Опубликовано в журнале Звезда, номер 4, 2003
1
В журнале “Звезда” № 8 за 2002 г. опубликованы “Воспоминания литератора” А. Борина. Не берусь судить о близости отношений между автором и героем заметок, но убежден в том, что был бы Натан Яковлевич Эйдельман жив, подобной оскорбительной брани в мой адрес не последовало бы. Воистину злая память у А. Борина. Он вспоминает события в ЦДЛ пятнадцатилетней давности, когда я, двадцатилетний студент, изгнанный с работы, отчисленный из института и работавший печатником в типографии газеты “Известия”, пытался легализовать свою подпольную восьмилетнюю работу в библиотеках, архивах, на кладбищах и т. д. Не называя моей фамилии (отлично понимая, кто выиграет в суде по делу о защите чести и достоинства), ссылаясь на сплетни, автор рассказывает небылицы обо мне, намекает на мое сотрудничество с КГБ, подкрепляя все это авторитетом тогдашнего всесильного председателя Верховного Суда В. И. Теребилова. Моя деятельность хорошо известна, оценена средствами массовой информации, общественностью. В моем архиве есть письма Натана Эйдельмана, записи о встречах с М. Шатровым. Е. Евтушенко, М. Чудаковой, А. Приставкиным, Л. Разгоном, А. Адамовичем, А. Сахаровым и т.д. По Борину выходит, что все они общались, перезванивались, решали вопросы текущей общественной жизни с “нечистоплотным человеком”, “вором”, “лжецом”. Подобный срам на миру я просто так не оставлю. Теперь к делу. На двух страницах текста Борина, посвященных “скандальному молодому парню”, я насчитал более десятка неточностей, передержек, наветов, а то и лжи. Читаю (с. 180): “Учась на юрфаке, он проходил практику в Верховном Суде”.

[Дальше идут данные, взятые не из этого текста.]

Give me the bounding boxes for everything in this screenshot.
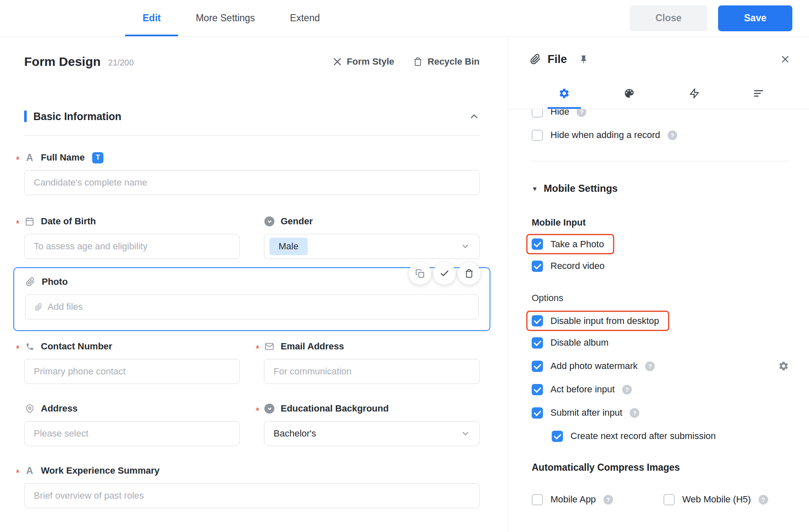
help-icon[interactable]: ? — [759, 495, 768, 504]
work-experience-input[interactable]: Brief overview of past roles — [24, 483, 480, 508]
required-asterisk: * — [256, 344, 259, 355]
pin-icon[interactable] — [579, 55, 588, 64]
email-address-input[interactable]: For communication — [264, 359, 480, 384]
checkbox-disable-input-from-desktop-highlighted[interactable]: Disable input from desktop — [526, 311, 669, 331]
checkbox-create-next-record[interactable]: Create next record after submission — [532, 424, 789, 448]
calendar-icon — [24, 217, 35, 226]
checkbox — [532, 361, 543, 372]
checkbox-hide-when-adding-record[interactable]: Hide when adding a record ? — [532, 123, 789, 147]
required-asterisk: * — [16, 468, 20, 479]
paperclip-icon — [25, 277, 36, 286]
contact-number-input[interactable]: Primary phone contact — [24, 359, 240, 384]
field-email-address[interactable]: * Email Address For communication — [264, 340, 480, 384]
checkbox-take-a-photo-highlighted[interactable]: Take a Photo — [526, 234, 614, 254]
field-address[interactable]: Address Please select — [24, 402, 240, 446]
lightning-icon — [689, 88, 700, 99]
photo-upload-input[interactable]: Add files — [25, 294, 479, 319]
checkbox — [532, 315, 543, 326]
palette-icon — [623, 88, 635, 99]
section-divider — [24, 135, 480, 136]
checkbox — [532, 337, 543, 349]
field-gender[interactable]: Gender Male — [264, 215, 480, 259]
dropdown-circle-icon — [264, 404, 275, 414]
tab-more-settings[interactable]: More Settings — [178, 0, 272, 36]
field-label: Contact Number — [41, 341, 112, 352]
checkbox-mobile-app[interactable]: Mobile App ? — [532, 488, 663, 511]
date-of-birth-input[interactable]: To assess age and eligibility — [24, 234, 240, 259]
mobile-settings-header[interactable]: ▼ Mobile Settings — [532, 181, 789, 196]
field-count: 21/200 — [108, 58, 133, 68]
tab-edit[interactable]: Edit — [125, 0, 178, 36]
topbar-actions: Close Save — [630, 5, 809, 31]
form-style-button[interactable]: Form Style — [333, 56, 394, 67]
page-title: Form Design — [24, 55, 100, 69]
section-basic-information: Basic Information — [24, 109, 480, 123]
checkbox-add-photo-watermark[interactable]: Add photo watermark ? — [532, 354, 789, 378]
checkbox — [532, 130, 543, 141]
checkbox — [532, 238, 543, 250]
help-icon[interactable]: ? — [630, 408, 639, 418]
field-contact-number[interactable]: * Contact Number Primary phone contact — [24, 340, 240, 384]
close-button[interactable]: Close — [630, 5, 708, 31]
gender-select[interactable]: Male — [264, 234, 480, 259]
form-style-label: Form Style — [347, 56, 394, 67]
phone-icon — [24, 342, 35, 351]
dropdown-circle-icon — [264, 216, 275, 226]
watermark-settings-gear-icon[interactable] — [778, 361, 789, 371]
checkbox-label: Record video — [550, 261, 605, 271]
tab-style-settings[interactable] — [623, 78, 635, 109]
field-educational-background[interactable]: * Educational Background Bachelor's — [264, 402, 480, 446]
educational-background-select[interactable]: Bachelor's — [264, 421, 480, 446]
checkbox-act-before-input[interactable]: Act before input ? — [532, 378, 789, 401]
field-full-name[interactable]: * A Full Name T Candidate's complete nam… — [24, 151, 480, 195]
align-lines-icon — [753, 88, 764, 99]
checkbox-label: Add photo watermark — [550, 361, 638, 371]
full-name-input[interactable]: Candidate's complete name — [24, 170, 480, 195]
checkbox-label: Hide when adding a record — [550, 130, 660, 141]
field-label: Educational Background — [281, 403, 389, 414]
field-label: Address — [41, 403, 78, 414]
close-panel-icon[interactable] — [780, 54, 791, 65]
recycle-bin-button[interactable]: Recycle Bin — [413, 56, 480, 67]
tab-layout-settings[interactable] — [753, 78, 764, 109]
help-icon[interactable]: ? — [603, 495, 613, 504]
gear-icon — [558, 88, 570, 99]
location-icon — [24, 404, 35, 413]
address-select[interactable]: Please select — [24, 421, 240, 446]
top-bar: Edit More Settings Extend Close Save — [0, 0, 809, 37]
checkbox-web-mobile-h5[interactable]: Web Mobile (H5) ? — [663, 488, 768, 511]
collapse-section-icon[interactable] — [469, 111, 480, 122]
panel-body: Hide ? Hide when adding a record ? ▼ Mob… — [508, 109, 809, 511]
checkbox — [663, 494, 675, 505]
field-label: Work Experience Summary — [41, 465, 160, 476]
required-asterisk: * — [16, 155, 20, 166]
options-heading: Options — [532, 293, 789, 305]
help-icon[interactable]: ? — [668, 130, 677, 140]
tab-event-settings[interactable] — [689, 78, 700, 109]
section-accent-bar — [24, 110, 27, 122]
field-date-of-birth[interactable]: * Date of Birth To assess age and eligib… — [24, 215, 240, 259]
checkbox-submit-after-input[interactable]: Submit after input ? — [532, 401, 789, 424]
checkbox-label: Mobile App — [550, 494, 596, 505]
field-label: Photo — [42, 276, 68, 287]
panel-tabs — [508, 78, 809, 109]
help-icon[interactable]: ? — [622, 385, 632, 394]
field-photo-selected[interactable]: Photo Add files — [13, 267, 490, 331]
mail-icon — [264, 342, 275, 351]
checkbox-record-video[interactable]: Record video — [532, 254, 789, 278]
mobile-settings-title: Mobile Settings — [544, 183, 618, 194]
save-button[interactable]: Save — [718, 5, 792, 31]
selected-option-pill: Male — [269, 238, 308, 255]
field-work-experience[interactable]: * A Work Experience Summary Brief overvi… — [24, 464, 480, 508]
tab-field-settings[interactable] — [558, 78, 570, 109]
text-field-icon: A — [24, 465, 35, 477]
field-label: Full Name — [41, 152, 85, 163]
tab-extend[interactable]: Extend — [272, 0, 337, 36]
paperclip-icon — [35, 303, 43, 311]
title-field-badge: T — [92, 152, 103, 163]
checkbox-disable-album[interactable]: Disable album — [532, 331, 789, 354]
form-style-icon — [333, 57, 342, 66]
required-asterisk: * — [16, 218, 20, 230]
required-asterisk: * — [256, 406, 259, 417]
help-icon[interactable]: ? — [645, 361, 655, 371]
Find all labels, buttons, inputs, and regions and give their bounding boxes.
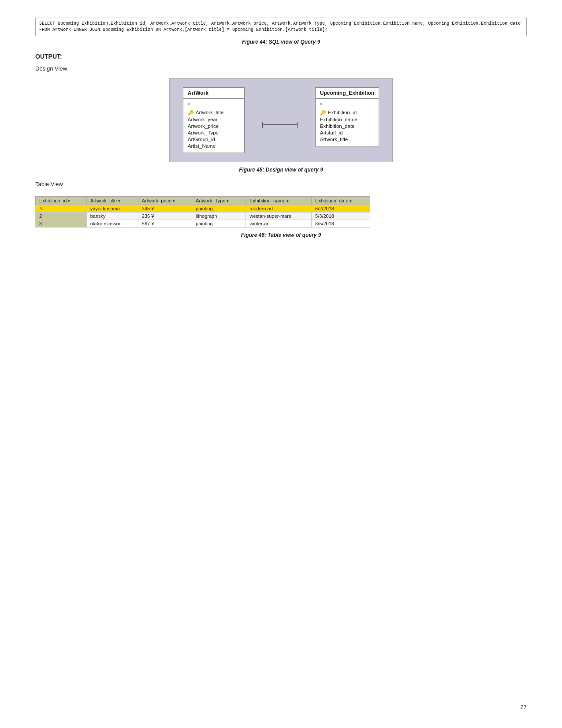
design-view-box: ArtWork * 🔑 Artwork_title Artwork_year A… [169, 78, 393, 162]
connector-svg [262, 114, 298, 136]
cell-title-3: olafur eliasson [86, 220, 138, 228]
figure46-caption: Figure 46: Table view of query 9 [35, 232, 527, 238]
pencil-icon: ✎ [39, 206, 43, 211]
artwork-field-price: Artwork_price [188, 123, 240, 129]
cell-date-2: 5/3/2018 [312, 213, 370, 220]
table-row: 3 olafur eliasson 567 ¥ painting winter-… [36, 220, 370, 228]
exhibition-star: * [320, 101, 374, 109]
cell-price-3: 567 ¥ [138, 220, 192, 228]
cell-id-1: ✎ [36, 205, 87, 213]
col-exhibition-date[interactable]: Exhibition_date [312, 197, 370, 205]
cell-id-2: 2 [36, 213, 87, 220]
sql-line2: FROM ArtWork INNER JOIN Upcoming_Exhibit… [39, 27, 523, 33]
col-artwork-type[interactable]: Artwork_Type [192, 197, 246, 205]
sql-block: SELECT Upcoming_Exhibition.Exhibition_id… [35, 18, 527, 36]
exhibition-table-header: Upcoming_Exhibition [316, 88, 379, 99]
table-view-label: Table View [35, 181, 527, 187]
exhibition-field-name: Exhibition_name [320, 116, 374, 123]
col-artwork-title[interactable]: Artwork_title [86, 197, 138, 205]
artwork-field-artist: Artist_Name [188, 142, 240, 149]
artwork-field-type: Artwork_Type [188, 129, 240, 136]
table-row: 2 bansky 236 ¥ lithograph westan-super-m… [36, 213, 370, 220]
col-exhibition-name[interactable]: Exhibition_name [246, 197, 312, 205]
connector-area [262, 87, 298, 136]
cell-type-2: lithograph [192, 213, 246, 220]
exhibition-field-staff: Artstaff_id [320, 129, 374, 136]
data-table: Exhibition_id Artwork_title Artwork_pric… [35, 196, 370, 228]
cell-name-2: westan-super-mare [246, 213, 312, 220]
col-exhibition-id[interactable]: Exhibition_id [36, 197, 87, 205]
cell-price-2: 236 ¥ [138, 213, 192, 220]
figure44-caption: Figure 44: SQL view of Query 9 [35, 39, 527, 45]
design-view-label: Design View [35, 65, 527, 72]
artwork-field-title: 🔑 Artwork_title [188, 109, 240, 116]
artwork-table-header: ArtWork [183, 88, 244, 99]
cell-type-3: painting [192, 220, 246, 228]
output-heading: OUTPUT: [35, 53, 527, 60]
table-row: ✎ yayoi kusama 345 ¥ painting modern art… [36, 205, 370, 213]
artwork-field-year: Artwork_year [188, 116, 240, 123]
exhibition-table-body: * 🔑 Exhibition_id Exhibition_name Exhibi… [316, 99, 379, 146]
artwork-table-body: * 🔑 Artwork_title Artwork_year Artwork_p… [183, 99, 244, 153]
artwork-key-icon: 🔑 [188, 110, 194, 116]
cell-title-2: bansky [86, 213, 138, 220]
cell-date-1: 6/2/2018 [312, 205, 370, 213]
table-view-container: Exhibition_id Artwork_title Artwork_pric… [35, 196, 527, 228]
exhibition-field-date: Exhibition_date [320, 123, 374, 129]
table-header-row: Exhibition_id Artwork_title Artwork_pric… [36, 197, 370, 205]
cell-title-1: yayoi kusama [86, 205, 138, 213]
sql-line1: SELECT Upcoming_Exhibition.Exhibition_id… [39, 21, 523, 27]
artwork-table-box: ArtWork * 🔑 Artwork_title Artwork_year A… [183, 87, 245, 153]
exhibition-table-box: Upcoming_Exhibition * 🔑 Exhibition_id Ex… [315, 87, 379, 146]
cell-id-3: 3 [36, 220, 87, 228]
exhibition-field-id: 🔑 Exhibition_id [320, 109, 374, 116]
artwork-field-group: ArtGroup_id [188, 136, 240, 142]
design-view-container: ArtWork * 🔑 Artwork_title Artwork_year A… [35, 78, 527, 162]
cell-name-1: modern art [246, 205, 312, 213]
figure45-caption: Figure 45: Design view of query 9 [35, 167, 527, 173]
cell-type-1: painting [192, 205, 246, 213]
artwork-star: * [188, 101, 240, 109]
exhibition-key-icon: 🔑 [320, 110, 326, 116]
page-number: 27 [521, 704, 527, 710]
exhibition-field-title: Artwork_title [320, 136, 374, 142]
col-artwork-price[interactable]: Artwork_price [138, 197, 192, 205]
cell-date-3: 8/5/2018 [312, 220, 370, 228]
cell-name-3: winter-art [246, 220, 312, 228]
cell-price-1: 345 ¥ [138, 205, 192, 213]
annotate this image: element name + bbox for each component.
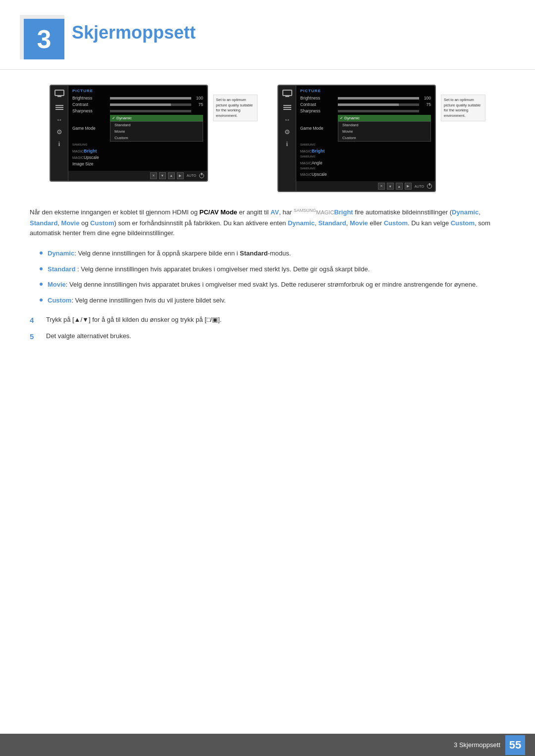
numbered-list: 4 Trykk på [▲/▼] for å gå til kilden du … <box>30 315 505 342</box>
osd-dropdown-1: ✓ Dynamic Standard Movie Custom <box>110 115 203 142</box>
p2-text-1: fire automatiske bildeinnstillinger ( <box>353 209 452 216</box>
bullet-term-dynamic: Dynamic <box>48 250 74 257</box>
dropdown-item-custom-1: Custom <box>110 135 203 141</box>
osd-label-magicbright-2: SAMSUNG MAGICBright <box>300 143 336 153</box>
p2-eller: eller <box>368 219 384 227</box>
sidebar-icon-arrows-2: ↔ <box>284 116 290 123</box>
p2-comma2: , <box>57 219 61 227</box>
p2-movie: Movie <box>61 219 80 227</box>
bullet-dot-movie <box>40 283 43 286</box>
p2-movie2: Movie <box>350 219 368 227</box>
ctrl-down-1: ▼ <box>159 172 166 179</box>
bullet-term-movie: Movie <box>48 281 66 288</box>
osd-row-gamemode-1: Game Mode ✓ Dynamic Standard Movie <box>72 115 203 142</box>
p2-dynamic2: Dynamic <box>288 219 315 227</box>
osd-bar-brightness-1 <box>110 97 191 100</box>
footer-page-number: 55 <box>505 735 525 755</box>
osd-label-sharpness-2: Sharpness <box>300 108 336 113</box>
osd-row-brightness-1: Brightness 100 <box>72 96 203 101</box>
osd-row-gamemode-2: Game Mode ✓ Dynamic Standard Movie Custo… <box>300 115 431 142</box>
osd-label-imagesize-1: Image Size <box>72 161 108 166</box>
bullet-list: Dynamic: Velg denne innstillingen for å … <box>40 249 505 305</box>
p2-comma1: , <box>479 209 481 216</box>
osd-label-contrast-1: Contrast <box>72 102 108 107</box>
osd-label-brightness-1: Brightness <box>72 96 108 101</box>
osd-row-sharpness-1: Sharpness <box>72 108 203 113</box>
osd-row-magicangle-2: SAMSUNG MAGICAngle <box>300 155 431 165</box>
sidebar-icon-arrows: ↔ <box>56 116 62 123</box>
chapter-number: 3 <box>37 26 52 52</box>
ctrl-auto-2: AUTO <box>415 185 424 188</box>
sidebar-icon-info-2: i <box>286 141 288 148</box>
p2-standard: Standard <box>30 219 57 227</box>
dropdown-item-standard-2: Standard <box>338 122 430 128</box>
dropdown-item-custom-2: Custom <box>338 135 430 141</box>
osd-bar-fill-contrast-2 <box>338 103 399 106</box>
osd-row-brightness-2: Brightness 100 <box>300 96 431 101</box>
bullet-item-custom: Custom: Velg denne innstillingen hvis du… <box>40 296 505 305</box>
osd-bar-fill-brightness-2 <box>338 97 419 100</box>
osd-value-brightness-2: 100 <box>421 96 431 101</box>
osd-row-contrast-1: Contrast 75 <box>72 102 203 107</box>
osd-title-1: PICTURE <box>72 89 203 93</box>
ctrl-x-1: ✕ <box>150 172 157 179</box>
p2-comma4: , <box>346 219 350 227</box>
bullet-standard-ref: Standard <box>240 250 268 257</box>
p2-custom3: Custom <box>451 219 475 227</box>
monitor-screenshot-1: ↔ ⚙ i PICTURE Brightness <box>50 85 258 192</box>
step-4: 4 Trykk på [▲/▼] for å gå til kilden du … <box>30 315 505 326</box>
monitors-area: ↔ ⚙ i PICTURE Brightness <box>30 85 505 192</box>
bullet-dot-custom <box>40 299 43 302</box>
bullet-text-standard: Standard : Velg denne innstillingen hvis… <box>48 264 370 274</box>
main-content: ↔ ⚙ i PICTURE Brightness <box>0 85 535 342</box>
osd-bottom-bar-2: ✕ ▼ ▲ ▶ AUTO <box>296 181 435 191</box>
osd-title-2: PICTURE <box>300 89 431 93</box>
tooltip-2: Set to an optimum picture quality suitab… <box>441 95 485 121</box>
osd-value-contrast-2: 75 <box>421 102 431 107</box>
osd-row-magicupscale-2: SAMSUNG MAGICUpscale <box>300 167 431 177</box>
bullet-text-custom: Custom: Velg denne innstillingen hvis du… <box>48 296 226 305</box>
osd-value-contrast-1: 75 <box>193 102 203 107</box>
page-header: 3 Skjermoppsett <box>0 0 535 70</box>
p2-dynamic: Dynamic <box>452 209 479 216</box>
bullet-text-movie: Movie: Velg denne innstillingen hvis app… <box>48 280 478 290</box>
osd-bar-contrast-1 <box>110 103 191 106</box>
ctrl-right-1: ▶ <box>177 172 184 179</box>
page-title: Skjermoppsett <box>72 15 196 43</box>
p2-custom: Custom <box>90 219 114 227</box>
bullet-dot-standard <box>40 267 43 270</box>
osd-label-sharpness-1: Sharpness <box>72 108 108 113</box>
chapter-box-wrap: 3 <box>20 15 64 59</box>
footer-text: 3 Skjermoppsett <box>454 741 500 749</box>
bullet-item-dynamic: Dynamic: Velg denne innstillingen for å … <box>40 249 505 258</box>
p1-pcavmode: PC/AV Mode <box>200 209 237 216</box>
step-5: 5 Det valgte alternativet brukes. <box>30 331 505 343</box>
monitor-frame-2: ↔ ⚙ i PICTURE Brightness <box>277 85 436 192</box>
osd-bar-sharpness-2 <box>338 110 419 112</box>
dropdown-item-movie-1: Movie <box>110 128 203 135</box>
bullet-item-standard: Standard : Velg denne innstillingen hvis… <box>40 264 505 274</box>
dropdown-item-standard-1: Standard <box>110 122 203 128</box>
sidebar-icon-info: i <box>58 141 60 148</box>
osd-value-brightness-1: 100 <box>193 96 203 101</box>
osd-dropdown-2: ✓ Dynamic Standard Movie Custom <box>338 115 431 142</box>
osd-content-2: PICTURE Brightness 100 <box>296 86 435 181</box>
step-number-5: 5 <box>30 331 42 343</box>
p2-magic: MAGIC <box>316 210 334 216</box>
p2-text-2: ) som er forhåndsinnstilt på fabrikken. … <box>114 219 288 227</box>
bullet-term-custom: Custom <box>48 297 71 304</box>
ctrl-up-1: ▲ <box>168 172 175 179</box>
osd-label-brightness-2: Brightness <box>300 96 336 101</box>
bullet-text-dynamic: Dynamic: Velg denne innstillingen for å … <box>48 249 291 258</box>
osd-panel-1: PICTURE Brightness 100 <box>68 86 207 181</box>
monitor-sidebar-2: ↔ ⚙ i <box>278 86 296 191</box>
main-paragraph-1: Når den eksterne inngangen er koblet til… <box>30 207 505 239</box>
ctrl-right-2: ▶ <box>405 183 412 190</box>
ctrl-up-2: ▲ <box>396 183 403 190</box>
bullet-term-standard: Standard <box>48 265 75 273</box>
osd-row-sharpness-2: Sharpness <box>300 108 431 113</box>
osd-label-magicupscale-2: SAMSUNG MAGICUpscale <box>300 167 336 177</box>
p2-custom2: Custom <box>384 219 408 227</box>
monitor-sidebar-1: ↔ ⚙ i <box>51 86 68 181</box>
ctrl-power-2 <box>427 184 432 189</box>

Никогда не учился на юрфаке, а закончил Московский историко-архивный институт и имею диплом со специальностью историк-архивист. Никакой практики я не проходил, а работал старшим хранителем фондов архива Верховного Суда и Военной коллегии СССР (ул. Поварская, д. 15). Об этом есть запись в моей трудовой книжке.
Далее: “…по его словам (?!), из некоторых реабилитационных дел изъял часть документов, относящихся к репрессиям тридцатых годов”.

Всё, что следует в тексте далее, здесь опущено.